Science without religion is lame, because scientific discovery requires this faith in the rational structure of reality inspired by a sense of mystery and awe. And religion without science is blind because religion, as Einstein understands it, emanates from a cosmic appreciation of nature that science progressively reveals.
Let me close by saying that when it came to ethics, despite his philosophical determinism, human beings must act as if they are free. For Einstein, ethical behavior should be based on sympathy, education, and social ties and needs. In his view, our moral conduct on which he placed great emphasis is nevertheless independent of both religion and science. He was among these thinkers who believed that science can tell us what is, but it cannot tell us how we ought to behave.

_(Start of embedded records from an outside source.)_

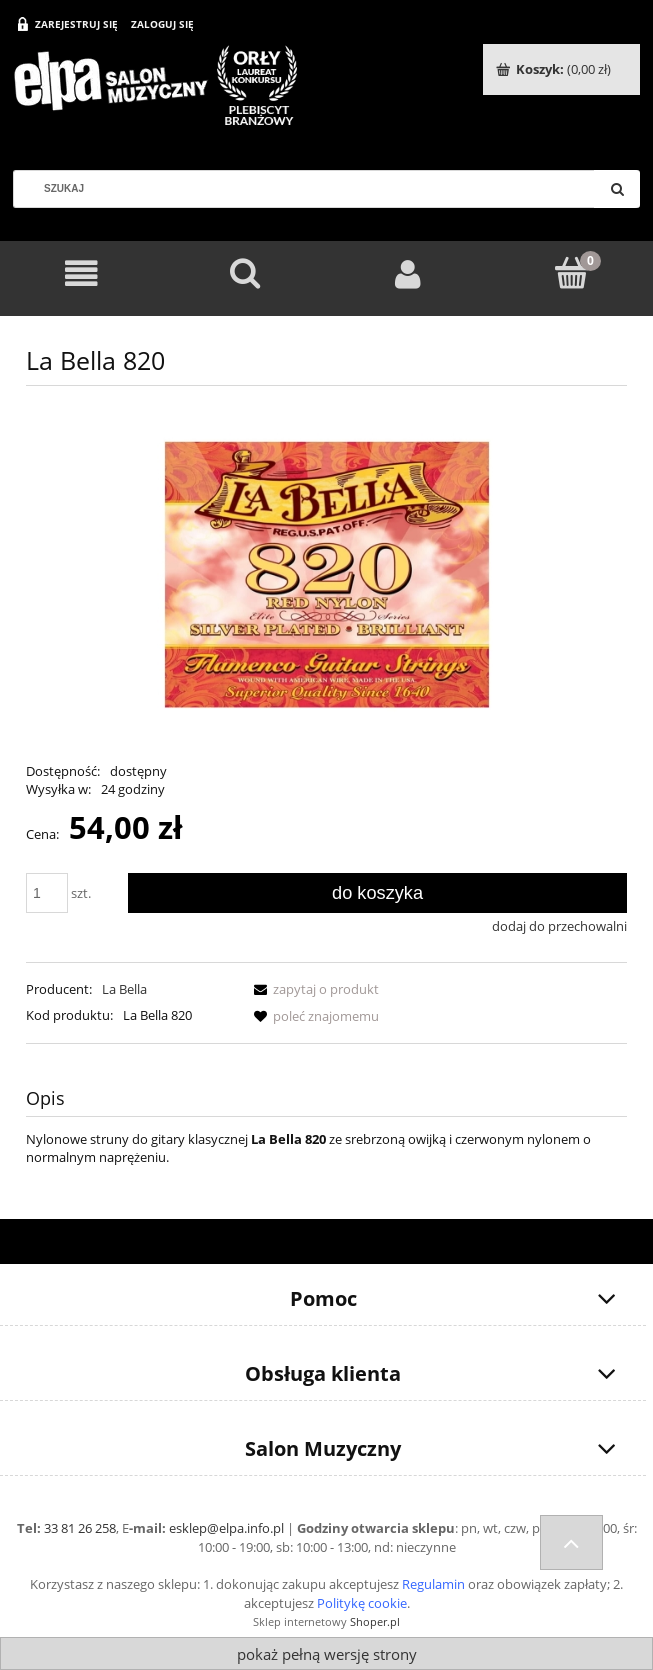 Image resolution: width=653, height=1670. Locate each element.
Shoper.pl (375, 1621)
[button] (313, 989)
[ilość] (47, 893)
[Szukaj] (617, 189)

And speaking of ethics, this would be a good time to end by invoking Albert Einstein’s letter to the New York Ethical Society, written in January 1951, congratulating Ethical Culture on its 75th anniversary. If truth be told, the motivation to write the letter came as an invitation from Algernon Black, a famed leader of the New York Society. I like this missive, not only because Einstein was extremely laudatory of Ethical Culture, but because it expresses—I think very correctly—what lies at the heart of Ethical Culture and the emotional basis of ethics, which was close to his own thinking. So let me end by reading that letter, which maybe if anyone can find it, we can auction off for at least $5 million.
Letter from Einstein to New York Ethical Society
“I feel the need of sending my congratulations and good wishes to your Ethical Culture Society on the occasion of its anniversary celebration. True, this is not a time when we can regard with satisfaction the results which honest striving on the ethical plane has achieved in these 75 years. For one can hardly assert that the moral aspect of human life in general is today more satisfactory than it was in 1876.
“At that time the view obtained that everything was to be hoped for from enlightenment in the field of ascertainable scientific fact and the conquest of prejudice and superstition. All this is of course important and worthy of the best efforts of the finest people. And in this regard much has been accomplished in these seventy-five years and has been disseminated by means of literature and the stage. But the clearing away of obstacles does not by itself lead to an ennoblement of social and individual life. For along with this negative result a positive aspiration and effort for an ethical-moral configuration of our common life is of overriding importance. Here, no science can save us. I believe, indeed, that overemphasis on the purely intellectual attitude, often directed solely to the practical and factual, in our education, has led directly to impairment of our ethical values. I am not thinking so much of the dangers with which technical progress has directly confronted mankind, as of the stifling of mutual human considerations by a “matter-of-fact” habit of thought that has come to lie like a killing frost upon human relations.
“Fulfillment on the moral and aesthetic side is a goal which lies closer to the preoccupations of art than it does to those of science. Of course, understanding of our fellow-beings is important. But this understanding becomes fruitful only when it is sustained by sympathetic feeling in joy and in sorrow. The cultivation of this most important spring of moral action is that which is left of religion when it has been purified of the elements of superstition. In this sense, religion forms an important part of education, where it receives far too little consideration, and that little not sufficiently systematic.
“The frightful dilemma of the political world situation has much to do with this sin on the part of our civilization. Without “ethical culture” there is no salvation for humanity.”
Dr. Joseph Chuman, leader of the Ethical Culture Society of Bergen County, delivered this platform address on Jan. 6, 2019.